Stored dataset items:
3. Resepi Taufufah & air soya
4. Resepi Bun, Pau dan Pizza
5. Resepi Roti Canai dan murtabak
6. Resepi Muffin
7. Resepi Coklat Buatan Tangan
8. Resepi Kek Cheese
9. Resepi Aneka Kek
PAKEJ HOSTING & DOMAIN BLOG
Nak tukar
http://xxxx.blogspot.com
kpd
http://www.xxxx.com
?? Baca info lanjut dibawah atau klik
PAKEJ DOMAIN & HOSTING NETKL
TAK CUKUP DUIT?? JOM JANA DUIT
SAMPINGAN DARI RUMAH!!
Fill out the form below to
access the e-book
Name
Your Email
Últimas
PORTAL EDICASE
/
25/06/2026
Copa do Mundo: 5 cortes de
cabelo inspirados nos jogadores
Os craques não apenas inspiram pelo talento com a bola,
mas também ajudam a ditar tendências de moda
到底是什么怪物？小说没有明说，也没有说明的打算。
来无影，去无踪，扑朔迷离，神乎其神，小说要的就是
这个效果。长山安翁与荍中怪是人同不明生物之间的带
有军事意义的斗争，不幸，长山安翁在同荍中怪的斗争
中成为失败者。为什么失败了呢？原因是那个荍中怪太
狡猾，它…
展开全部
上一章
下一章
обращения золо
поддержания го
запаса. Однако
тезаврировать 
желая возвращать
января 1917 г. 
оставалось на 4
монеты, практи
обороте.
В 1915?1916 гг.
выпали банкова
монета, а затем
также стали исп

--

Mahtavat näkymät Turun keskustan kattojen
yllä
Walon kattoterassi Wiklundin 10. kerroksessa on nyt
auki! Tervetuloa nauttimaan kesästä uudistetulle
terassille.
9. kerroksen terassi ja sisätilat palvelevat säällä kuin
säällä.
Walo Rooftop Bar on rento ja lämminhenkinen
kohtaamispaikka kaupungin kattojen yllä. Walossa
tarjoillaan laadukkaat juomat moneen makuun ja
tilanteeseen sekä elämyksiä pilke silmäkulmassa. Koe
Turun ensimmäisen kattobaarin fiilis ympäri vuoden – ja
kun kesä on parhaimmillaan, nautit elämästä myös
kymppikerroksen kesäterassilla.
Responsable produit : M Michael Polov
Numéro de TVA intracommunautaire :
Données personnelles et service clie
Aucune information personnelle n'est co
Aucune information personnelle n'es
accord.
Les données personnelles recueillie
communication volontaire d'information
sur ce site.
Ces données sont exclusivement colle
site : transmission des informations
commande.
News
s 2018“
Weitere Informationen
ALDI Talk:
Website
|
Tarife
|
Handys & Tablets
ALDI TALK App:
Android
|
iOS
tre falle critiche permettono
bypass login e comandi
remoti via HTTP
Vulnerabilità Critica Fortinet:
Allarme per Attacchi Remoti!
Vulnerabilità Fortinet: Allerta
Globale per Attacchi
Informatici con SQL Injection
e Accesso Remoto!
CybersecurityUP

==

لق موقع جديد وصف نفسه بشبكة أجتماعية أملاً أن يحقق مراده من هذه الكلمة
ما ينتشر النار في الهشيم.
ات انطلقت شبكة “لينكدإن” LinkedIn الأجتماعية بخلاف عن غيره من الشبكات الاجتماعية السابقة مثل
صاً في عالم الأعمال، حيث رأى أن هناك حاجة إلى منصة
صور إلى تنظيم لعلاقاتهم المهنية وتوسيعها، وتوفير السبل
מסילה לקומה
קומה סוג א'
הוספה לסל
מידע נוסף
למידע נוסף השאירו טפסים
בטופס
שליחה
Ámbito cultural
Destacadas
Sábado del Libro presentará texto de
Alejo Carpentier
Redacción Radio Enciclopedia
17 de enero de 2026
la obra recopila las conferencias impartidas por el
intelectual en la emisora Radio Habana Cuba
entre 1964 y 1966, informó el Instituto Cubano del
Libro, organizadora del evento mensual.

▶ _Your assignment_
A word-for-word copy of the lines above from the one with "Os craques não" through the one with "также стали исп", inclusive, is the only output wanted.

▶ _Solution to this task_
Os craques não apenas inspiram pelo talento com a bola,
mas também ajudam a ditar tendências de moda
到底是什么怪物？小说没有明说，也没有说明的打算。
来无影，去无踪，扑朔迷离，神乎其神，小说要的就是
这个效果。长山安翁与荍中怪是人同不明生物之间的带
有军事意义的斗争，不幸，长山安翁在同荍中怪的斗争
中成为失败者。为什么失败了呢？原因是那个荍中怪太
狡猾，它…
展开全部
上一章
下一章
обращения золо
поддержания го
запаса. Однако
тезаврировать 
желая возвращать
января 1917 г. 
оставалось на 4
монеты, практи
обороте.
В 1915?1916 гг.
выпали банкова
монета, а затем
также стали исп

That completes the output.